The Cabinet nod for the proposed Real Estate Regulation and Development Bill, which has been pending since 2007, is a welcome move.
CII has always favoured setting of an institutional mechanism to improve the image of this crucial Sector for Indian economy and setting up of a Regulator is a step in the right direction. Though we must also keep in mind that multiple Acts and Rules exist for protection of consumer interests for any deficient services in any sector and hence it needs to be ensured that the proposed Real Estate Regulatory Authority (RERA) does not end up merely replicating various functional roles.
While it is also laudatory that the proposed Bill calls for launching of projects only after getting all statutory clearances, it should equally be the responsibility of the proposed Regulator to ensure that the competent authorities make available their approvals within specified time limits.
Another provision in the proposed Bill makes it mandatory for a developer to maintain a separate bank account for every project to ensure that the money raised for one project is not diverted.
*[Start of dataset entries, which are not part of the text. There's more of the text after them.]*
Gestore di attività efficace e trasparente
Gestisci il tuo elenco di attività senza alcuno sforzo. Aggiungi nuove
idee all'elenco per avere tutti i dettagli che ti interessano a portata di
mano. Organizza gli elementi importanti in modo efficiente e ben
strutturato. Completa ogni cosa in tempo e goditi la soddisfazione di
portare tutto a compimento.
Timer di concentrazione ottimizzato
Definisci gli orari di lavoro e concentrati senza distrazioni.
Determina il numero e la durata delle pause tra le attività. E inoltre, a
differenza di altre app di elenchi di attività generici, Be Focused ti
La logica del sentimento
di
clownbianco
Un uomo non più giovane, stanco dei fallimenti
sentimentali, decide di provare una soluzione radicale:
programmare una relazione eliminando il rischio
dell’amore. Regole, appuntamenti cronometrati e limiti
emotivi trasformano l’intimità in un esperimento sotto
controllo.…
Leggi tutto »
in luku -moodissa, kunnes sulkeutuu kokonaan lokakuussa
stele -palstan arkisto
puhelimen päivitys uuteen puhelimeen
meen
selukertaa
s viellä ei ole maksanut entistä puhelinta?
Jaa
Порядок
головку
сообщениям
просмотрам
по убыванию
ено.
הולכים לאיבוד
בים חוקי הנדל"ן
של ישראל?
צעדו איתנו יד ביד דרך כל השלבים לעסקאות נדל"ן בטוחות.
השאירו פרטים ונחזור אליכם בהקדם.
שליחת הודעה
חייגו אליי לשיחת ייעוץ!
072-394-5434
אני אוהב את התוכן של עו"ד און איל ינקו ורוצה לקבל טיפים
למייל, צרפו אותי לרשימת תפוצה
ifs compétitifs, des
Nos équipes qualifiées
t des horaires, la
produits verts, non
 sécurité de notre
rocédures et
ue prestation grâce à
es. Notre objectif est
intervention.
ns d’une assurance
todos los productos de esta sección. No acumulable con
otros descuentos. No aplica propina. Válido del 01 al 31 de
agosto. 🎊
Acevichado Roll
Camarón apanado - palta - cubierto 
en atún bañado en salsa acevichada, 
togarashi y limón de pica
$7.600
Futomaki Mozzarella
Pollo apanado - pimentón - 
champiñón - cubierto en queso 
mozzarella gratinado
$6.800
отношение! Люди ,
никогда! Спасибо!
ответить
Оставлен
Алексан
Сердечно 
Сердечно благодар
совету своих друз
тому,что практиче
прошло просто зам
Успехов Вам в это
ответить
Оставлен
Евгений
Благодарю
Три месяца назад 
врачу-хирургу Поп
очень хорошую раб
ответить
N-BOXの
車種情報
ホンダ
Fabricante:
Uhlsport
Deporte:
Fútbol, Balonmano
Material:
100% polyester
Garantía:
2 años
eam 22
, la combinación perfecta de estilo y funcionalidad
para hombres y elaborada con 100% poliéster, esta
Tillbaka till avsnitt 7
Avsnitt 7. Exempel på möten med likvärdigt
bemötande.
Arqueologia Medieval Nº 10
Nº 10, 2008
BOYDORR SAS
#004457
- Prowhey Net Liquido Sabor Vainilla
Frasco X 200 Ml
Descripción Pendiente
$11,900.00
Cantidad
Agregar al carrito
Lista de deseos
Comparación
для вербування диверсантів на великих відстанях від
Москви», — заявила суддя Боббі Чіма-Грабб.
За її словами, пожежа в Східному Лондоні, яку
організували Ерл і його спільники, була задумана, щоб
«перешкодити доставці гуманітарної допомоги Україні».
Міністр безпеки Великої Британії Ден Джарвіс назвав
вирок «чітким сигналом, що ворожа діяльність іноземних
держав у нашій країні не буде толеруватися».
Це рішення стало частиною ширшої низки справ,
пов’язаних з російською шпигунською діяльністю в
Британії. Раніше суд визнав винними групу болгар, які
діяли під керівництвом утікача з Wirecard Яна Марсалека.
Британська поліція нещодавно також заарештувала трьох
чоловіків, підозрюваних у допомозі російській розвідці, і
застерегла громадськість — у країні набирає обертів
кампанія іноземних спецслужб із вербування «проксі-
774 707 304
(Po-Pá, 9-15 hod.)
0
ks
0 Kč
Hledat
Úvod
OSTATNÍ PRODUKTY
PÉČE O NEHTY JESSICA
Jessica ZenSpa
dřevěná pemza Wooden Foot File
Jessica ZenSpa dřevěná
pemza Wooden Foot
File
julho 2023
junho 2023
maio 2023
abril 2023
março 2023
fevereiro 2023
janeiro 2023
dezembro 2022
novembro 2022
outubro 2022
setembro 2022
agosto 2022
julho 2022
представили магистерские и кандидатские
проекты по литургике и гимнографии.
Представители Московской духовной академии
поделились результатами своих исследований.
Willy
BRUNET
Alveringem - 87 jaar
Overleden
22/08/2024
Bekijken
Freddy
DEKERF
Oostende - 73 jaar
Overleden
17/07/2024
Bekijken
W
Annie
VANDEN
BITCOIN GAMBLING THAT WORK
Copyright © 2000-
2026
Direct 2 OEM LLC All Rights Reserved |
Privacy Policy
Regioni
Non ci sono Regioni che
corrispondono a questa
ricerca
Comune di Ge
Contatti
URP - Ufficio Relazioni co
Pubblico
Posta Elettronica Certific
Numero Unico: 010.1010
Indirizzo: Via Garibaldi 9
Retaining amounts realized from allottees and placing in Banks would affect the financial cash flows for projects and even more so for metropolitan cities where land cost component is significant and already paid by promoter. If at all such an account is to be maintained, the limit should be on a lower side and include payment of interest and EMI pertaining to loans availed for construction of the said project.
It is also heartening to note that all the Real Estate Agents are required to be registered with the proposed Authority, as it will help detect money trail and curb money laundering.
At the same time, provision in the Bill pertaining to return of money to customer with interest in case of delay is well meant, it should also be borne in mind that any regulatory frame work should cover all stake holders- promoter, customer [allottee] and competent Authority and all obligations should be evenly distributed.